[[ Source material, beginning ]]
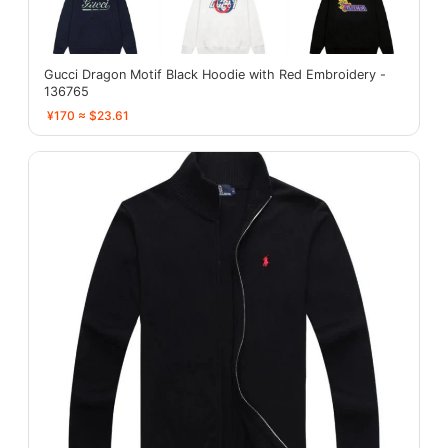
Gucci Dragon Motif Black Hoodie with Red Embroidery -
136765
¥170 ≈ $23.61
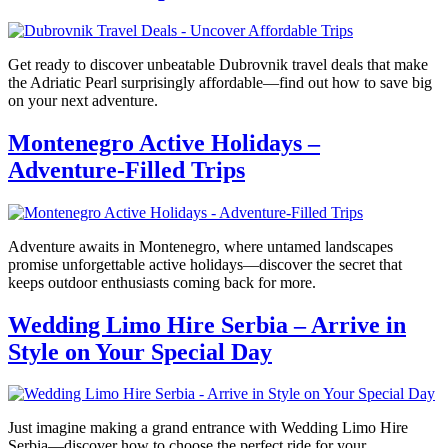
Get ready to discover unbeatable Dubrovnik travel deals that make
the Adriatic Pearl surprisingly affordable—find out how to save big
on your next adventure.
Montenegro Active Holidays –
Adventure-Filled Trips
Adventure awaits in Montenegro, where untamed landscapes
promise unforgettable active holidays—discover the secret that
keeps outdoor enthusiasts coming back for more.
Wedding Limo Hire Serbia – Arrive in
Style on Your Special Day
Just imagine making a grand entrance with Wedding Limo Hire
Serbia—discover how to choose the perfect ride for your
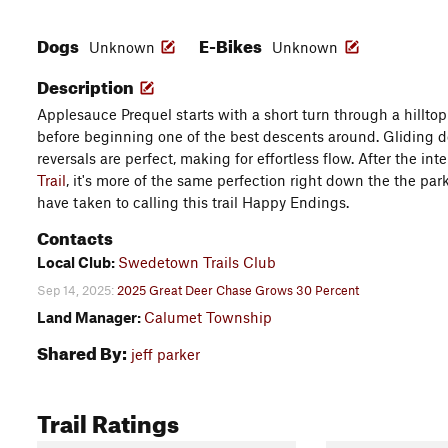
Dogs
E-Bikes
Unknown
Unknown
Description
Applesauce Prequel starts with a short turn through a hilltop
before beginning one of the best descents around. Gliding d
reversals are perfect, making for effortless flow. After the in
Trail
, it's more of the same perfection right down the the pa
have taken to calling this trail Happy Endings.
Contacts
Local Club:
Swedetown Trails Club
Sep 14, 2025:
2025 Great Deer Chase Grows 30 Percent
Land Manager:
Calumet Township
Shared By:
jeff parker
Trail Ratings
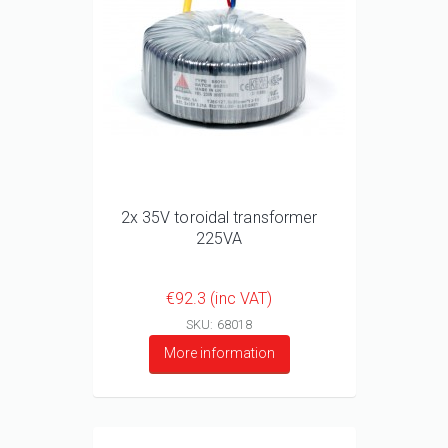
2x 35V toroidal transformer
225VA
€92.3 (inc VAT)
SKU: 68018
More information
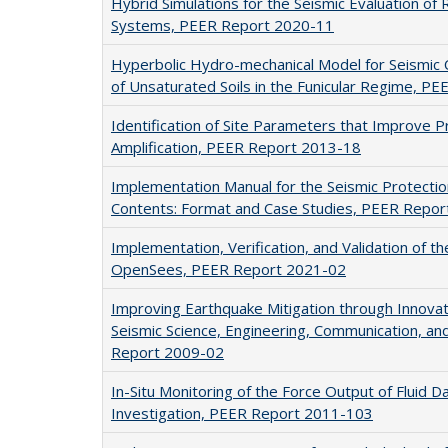
Hybrid Simulations for the Seismic Evaluation of
Systems, PEER Report 2020-11
Hyperbolic Hydro-mechanical Model for Seismic 
of Unsaturated Soils in the Funicular Regime, P
Identification of Site Parameters that Improve Pr
Amplification, PEER Report 2013-18
Implementation Manual for the Seismic Protectio
Contents: Format and Case Studies, PEER Repo
Implementation, Verification, and Validation of 
OpenSees, PEER Report 2021-02
Improving Earthquake Mitigation through Innovati
Seismic Science, Engineering, Communication, a
Report 2009-02
In-Situ Monitoring of the Force Output of Fluid 
Investigation, PEER Report 2011-103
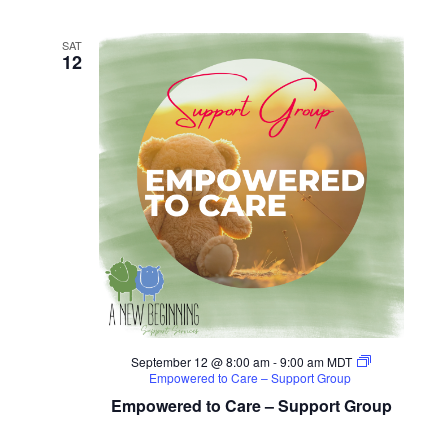
Seminar
SAT
12
September 12 @ 8:00 am
-
9:00 am
MDT
Empowered to Care – Support Group
Empowered to Care – Support Group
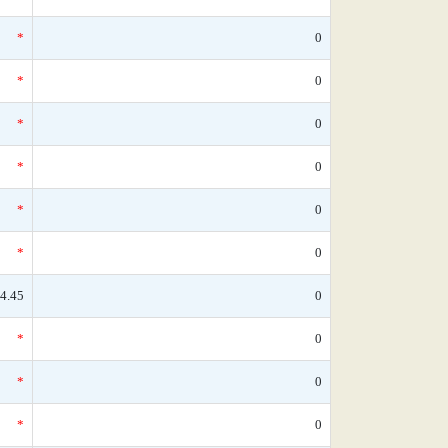
*
0
*
0
*
0
*
0
*
0
*
0
4.45
0
*
0
*
0
*
0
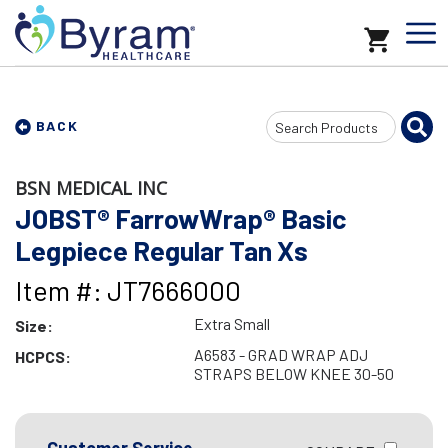
Search
BACK
Input
BSN MEDICAL INC
JOBST® FarrowWrap® Basic
Legpiece Regular Tan Xs
Item #: JT7666000
Extra Small
Size:
A6583 - GRAD WRAP ADJ
HCPCS:
STRAPS BELOW KNEE 30-50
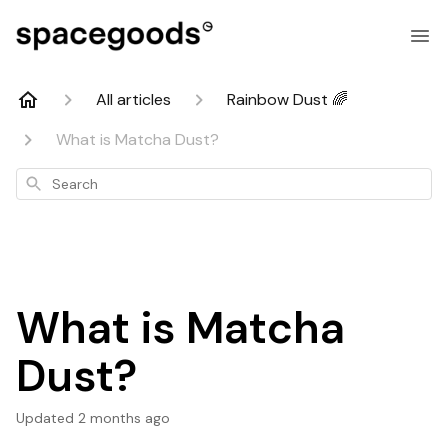
All articles
Rainbow Dust 🌈
What is Matcha Dust?
Search
What is Matcha
Dust?
Updated
2 months ago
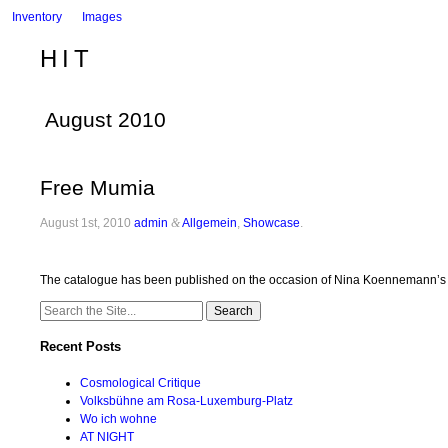
Inventory
Images
HIT
August 2010
Free Mumia
August 1st, 2010
admin
&
Allgemein
,
Showcase
.
The catalogue has been published on the occasion of Nina Koennemann’s so
Search
for:
Recent Posts
Cosmological Critique
Volksbühne am Rosa-Luxemburg-Platz
Wo ich wohne
AT NIGHT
[[ Source material, end ]]
* What to work on: In the listing above, which lines include the string "Dust"? Return every one of them.

* Exercise output:
Rainbow Dust 🌈
What is Matcha Dust?
Dust?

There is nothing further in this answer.